# TASK PROMPT
Although the entries contain pictures, only their words should be duplicated exactly.
[Start of Attachment]
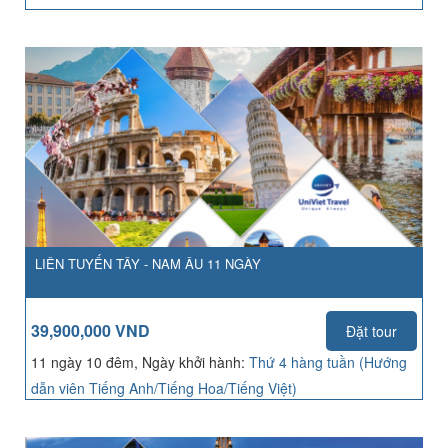
LIÊN TUYẾN TÂY - NAM ÂU 11 NGÀY
39,900,000 VND
Đặt tour
11 ngày 10 đêm, Ngày khởi hành:
Thứ 4 hàng tuần (Hướng
dẫn viên Tiếng Anh/Tiếng Hoa/Tiếng Việt)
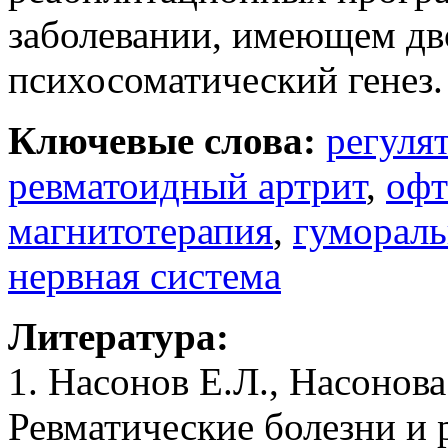
заболевании, имеющем д
психосоматический генез.
Ключевые слова:
регуля
ревматоидный артрит
,
офт
магнитотерапия
,
гуморал
нервная система
Литература:
1. Насонов Е.Л., Насонова
Ревматические болезни и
[End of Attachment]
# SOLUTION TO THIS EXERCISE
LIÊN TUYẾN TÂY - NAM ÂU 11 NGÀY
39,900,000 VND
Đặt tour
11 ngày 10 đêm, Ngày khởi hành:
Thứ 4 hàng tuần (Hướng
dẫn viên Tiếng Anh/Tiếng Hoa/Tiếng Việt)
заболевании, имеющем д
психосоматический генез.
Ключевые слова:
регуля
ревматоидный артрит
,
офт
магнитотерапия
,
гуморал
нервная система
Литература:
1. Насонов Е.Л., Насонова
Ревматические болезни и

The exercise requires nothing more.